We spent one night in the Hacienda Zorita outside Salamanca, a former monastery now converted to a hotel, vineyard, and farm. The hospitality included a tasting of Zorita’s own wines, followed by a supper of chicken and veg grown on the property. The breakfast the next morning was phenomenal: organic eggs, bacon and ham from the farm’s own stock, cream from the cows, bread from grain grown locally.
Back in the 15th Century, the monastery was where Christopher Columbus hung out waiting for royal permission to sail, which was duly delivered.
It’s interesting how present Columbus is in contemporary Spain, far more than he is in the States. We seem to meet him everywhere: his point of embarkation, his tomb, his many statues. Columbus Day is a national holiday. The controversy that has embroiled him in the US does not seem to have reached this far.
Spanish history is so sanguine that it’s hard to find any political figure without blood on his hands. Philip II is celebrated for establishing Madrid as the capital and for his building and administrative projects, not for the number of heretics he burned and slaughtered in the Low Countries, or the number of Africans enslaved. The Catholic Kings, Ferdinand and Isabel, are famous for reuniting the country, not for expelling 30,000 Jews or unleashing Torquemada on the population. Columbus is celebrated for some things, not for others.

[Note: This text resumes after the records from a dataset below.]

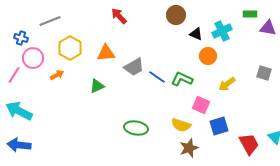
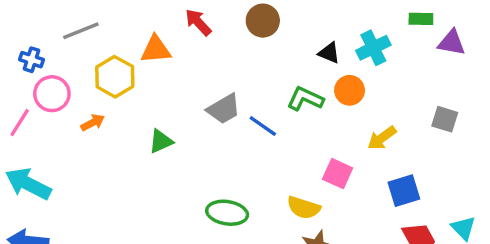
brown circle: (176, 15) -> (263, 21), moved
orange triangle: (106, 53) -> (156, 49), moved
green L-shape: (182, 79) -> (305, 99), moved
blue square: (219, 126) -> (404, 191), moved

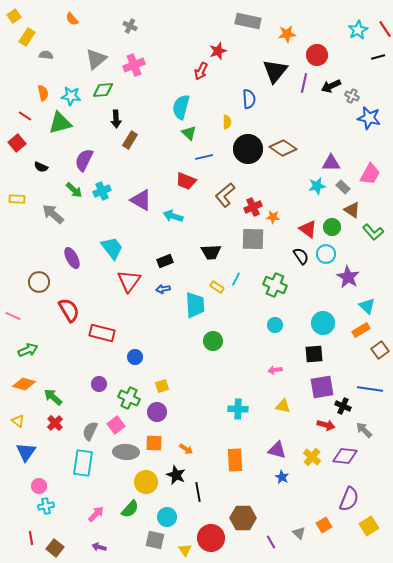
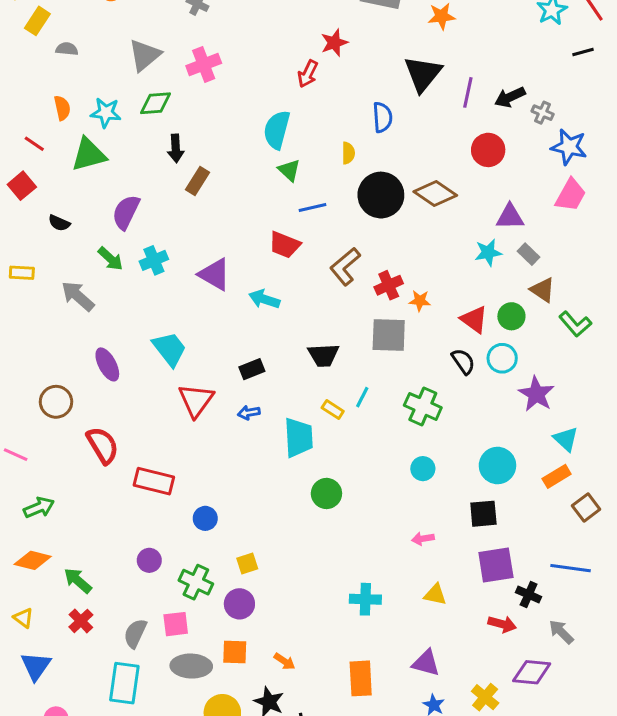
red circle: (317, 55) -> (488, 150), moved
pink trapezoid: (370, 174) -> (571, 195), moved
pink square: (116, 425) -> (176, 624), turned 30
yellow cross: (312, 457) -> (485, 697), moved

You have to pick your heroes carefully.
There was a made-for-TV movie years ago, 1984 if memory serves. It was a version of The Scarlet Pimpernel. Anthony Andrews as Sir Percy, Jane Seymour as Marguerite St. Just, Ian McKellan as Paul Chauvelin. Other well known figures from British theatre. A fun movie.
At one point, Sir Percy and Paul Chauvelin are both courting Marguerite, and see each other as romantic rivals. They encounter each other, and Sir Percy apologizes for being late, because in the society of Revolutionary France, no one wants to do the driving anymore.

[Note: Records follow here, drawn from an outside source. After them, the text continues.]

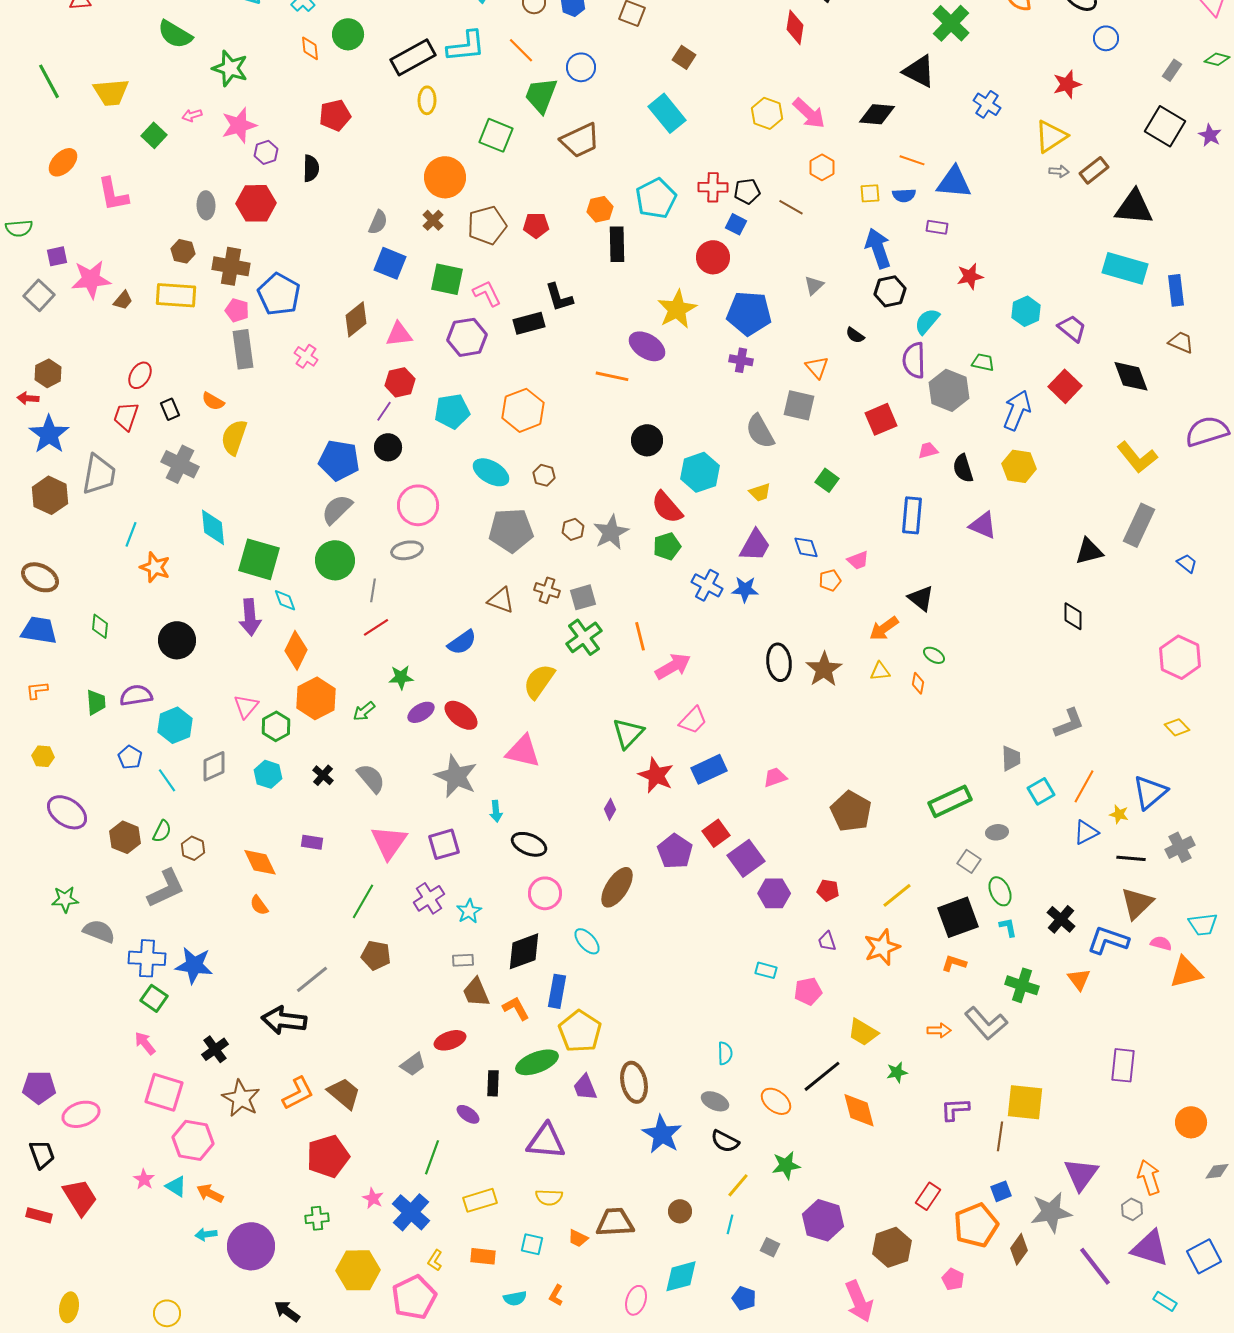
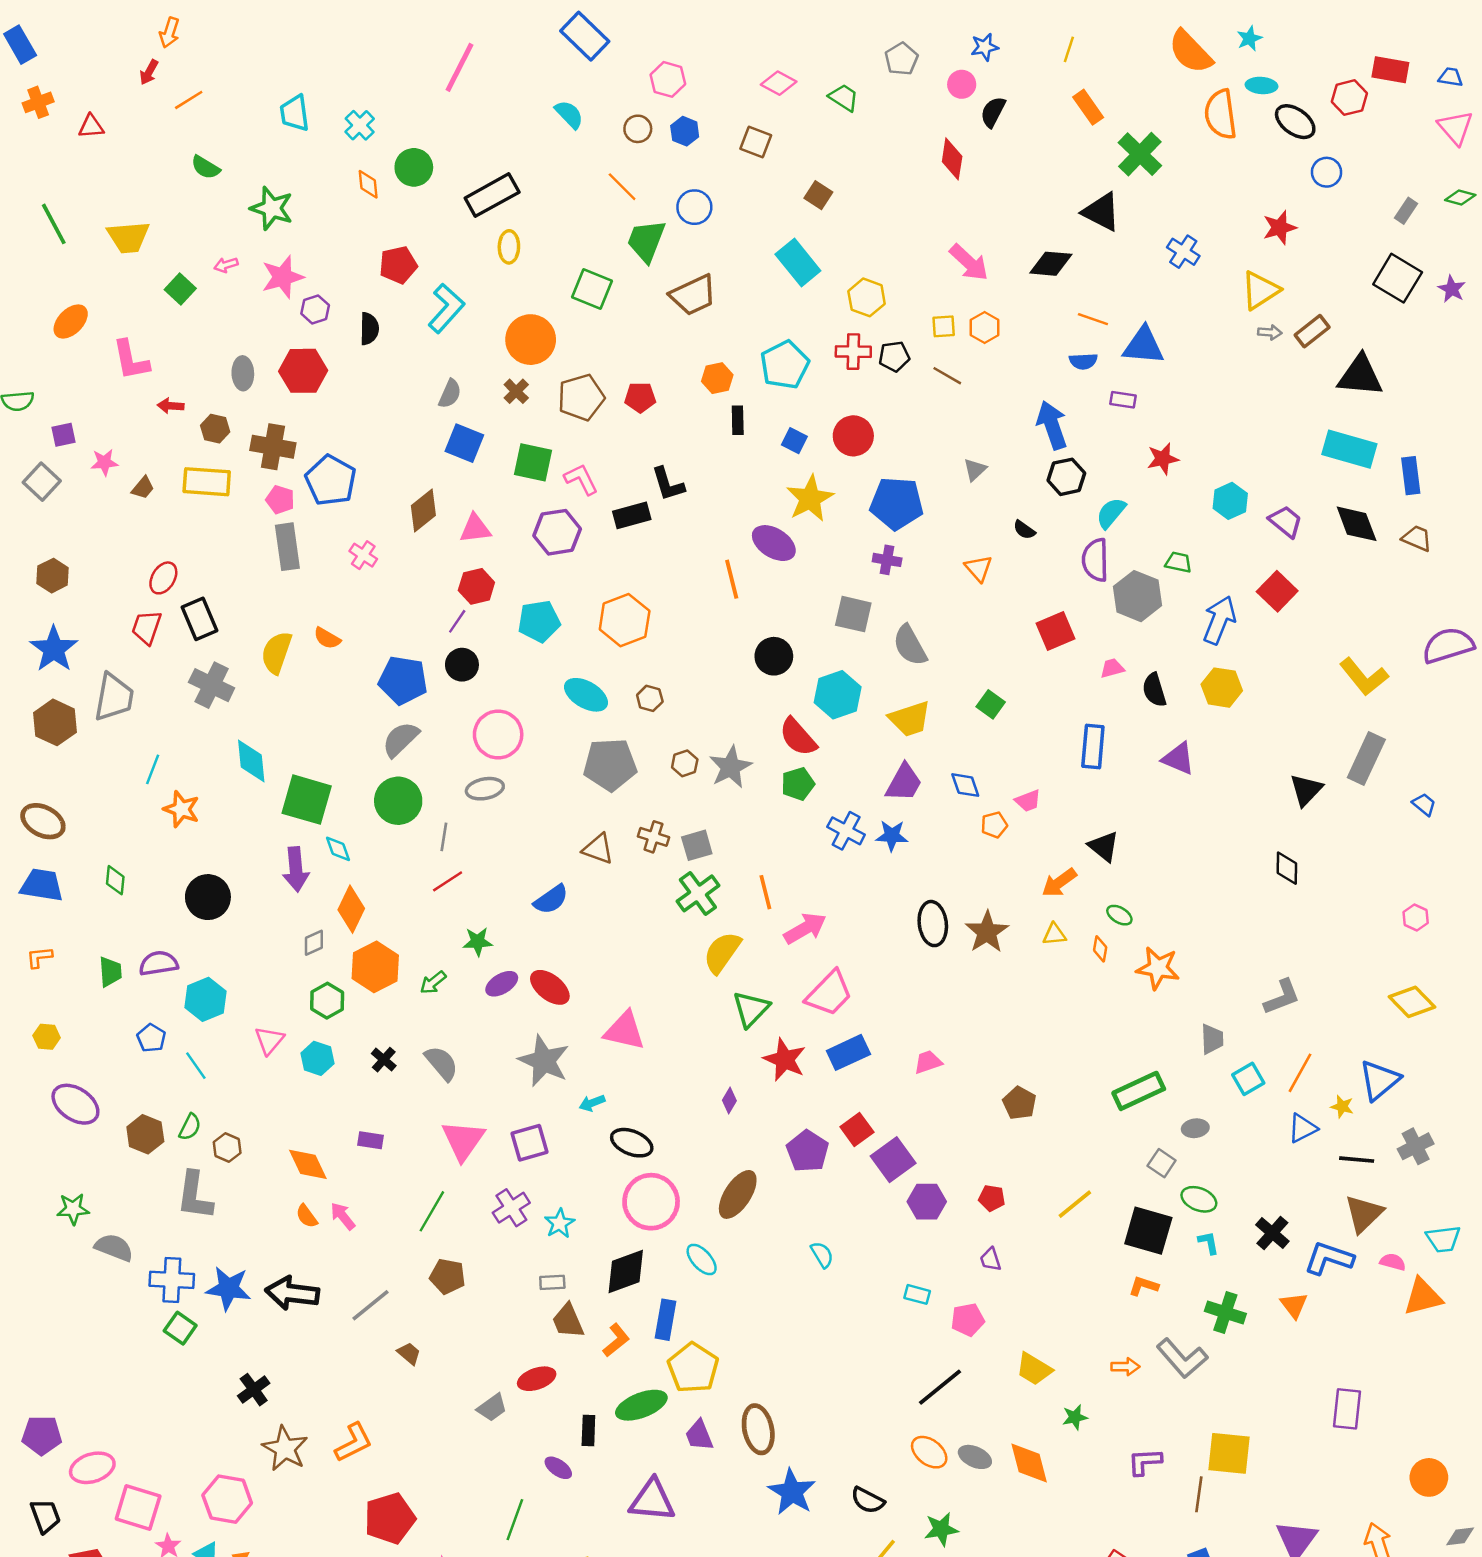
green semicircle: (175, 34) -> (206, 167), size x0.7
cyan L-shape: (466, 46) -> (446, 308), moved, turned -42
yellow hexagon: (767, 113) -> (867, 297), moved
yellow square: (870, 193) -> (944, 326), moved
blue square: (736, 224) -> (794, 441), moved
black rectangle: (617, 244) -> (738, 420), size x0.7
pink star: (91, 279) -> (104, 462), size x0.6
orange line: (612, 376) -> (732, 579), turned 64
black diamond: (1131, 376) -> (1357, 524), moved
red arrow: (28, 398) -> (171, 406), moved
orange semicircle: (213, 401) -> (327, 638), moved
gray square: (799, 405) -> (853, 614), moved
black rectangle: (170, 409) -> (199, 619), size x1.6
yellow trapezoid: (760, 492) -> (910, 719), size x1.6
black triangle: (1089, 551) -> (1306, 790), turned -32
pink hexagon: (1180, 657) -> (1416, 918), size x0.5
yellow semicircle: (539, 681) -> (722, 952), moved
pink triangle: (246, 706) -> (269, 1040), moved
pink trapezoid: (693, 720) -> (829, 993), size x1.4
yellow diamond: (1177, 727) -> (1412, 1002), size x1.5
gray diamond: (214, 766) -> (314, 943), moved, size x0.7
cyan arrow: (496, 811) -> (592, 1103), turned 75
brown pentagon: (851, 811) -> (1019, 1103), size x0.7
gray L-shape: (166, 888) -> (195, 1196), turned 123
green ellipse: (1000, 891) -> (1199, 1199), turned -44
pink circle: (545, 893) -> (651, 1202), size x1.4
black square: (958, 917) -> (1148, 1231), turned 36
orange star: (882, 947) -> (1158, 968), moved, turned 30
orange L-shape: (516, 1008) -> (616, 1340), turned 80
black arrow: (284, 1020) -> (292, 1293), moved
pink arrow: (145, 1043) -> (343, 1216), moved
cyan semicircle: (725, 1053) -> (822, 1255), moved, turned -30
black line: (822, 1076) -> (940, 1387), moved
pink square: (164, 1092) -> (138, 1508), moved
brown trapezoid: (344, 1093) -> (409, 1353), moved, size x0.6
gray ellipse: (715, 1101) -> (975, 1457), moved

Paul asks, “You do not approve of our new society, then?”
Sir Percy replies, “Approval, sir – in my opinion – requires the attainment of perfection. And in that sense you rather overrate the charm of your new society.”
I’ve expressed this thought in several online fora. “Approval requires the attainment of perfection.” If we believed that, we might as well stop trying to approve of anything and anyone, because nothing and no one is perfect.
There is no famous historical figure who has not committed some kind of transgression against what we, in our more enlightened days, consider inappropriate, incorrect, wrong, or horrific.
Should we stop honouring figures from the past, then? Honour, sirs, ladies and others – in my opinion – requires the acknowledgement of the good that was done as well as admitting the wrongs that were done. And in that sense, we can then learn from both the positive and negative of history, and reflect on our choices of who we choose to honour.